Gateway
Park lies just north of Luke Air Force Base, a forty-five minute drive from my
house in good traffic. The October day is cooling a bit but it’s still bug
season on the soccer turf, the moths replacing butterflies at sunset, whirligiging
up and down from the field lights. Over at the skate park, the longboarders
leap and spin in the same motion, and on the playground an eight-year-old
wields a swing like a trapeze. The coach is three feet off
the ground at half-time, “There he is,”
he shouts to the team, “coming in off the side like
gangbusters – what do you do?”
Everything’s
flying here tonight at Gateway, fighter jets roaring
in double-pair sets from Luke, stealthily black against
the black sky but at full volume; on the ground we feel that rock-concert thrill
of the vibration through our bodies. We
search the sky but see only a faint-blue moving blink.
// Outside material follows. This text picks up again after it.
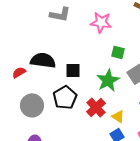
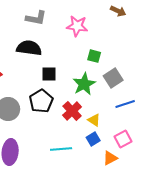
black semicircle: (43, 60) -> (29, 48), moved

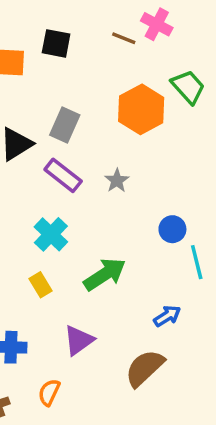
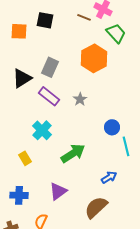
green trapezoid: (188, 87) -> (116, 33), moved
yellow rectangle: (40, 285) -> (25, 158), moved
Mostly we see the bats,
the glossy silvered membranes of their wings reflecting the lamplight. They
flap in loopy maneuvers, honing in on the cyclone of moth wings. A soccer fan
beside me brushes the top of her hair rapidly with both hands. “I feel like I
walked into a spider web,” she says.
Why
do we still have icky feelings about
these honorable little warriors? Without the bats, this ground would have a layer
of insects as high as the goalposts. The babies are as photogenic as any mammal, and at least, with the exception of vampire bats, they only drink the bodily fluids of their own species.
Bat World Sanctuary
The
same is not true for humans, who feed on the milk of our herd
animals, prompting paleoanthropologists Gregory Cochran and Henry Harbending (The 10,000 Year Explosion: How Civilization
Accelerated Human Evolution) to call us “mampires.” An early gene
mutation gave many European and African human populations the ability to produce
lactase in adulthood; before, people stopped making that enzyme after infancy. I
can now see even more logic in the barn scene in The Little Vampire.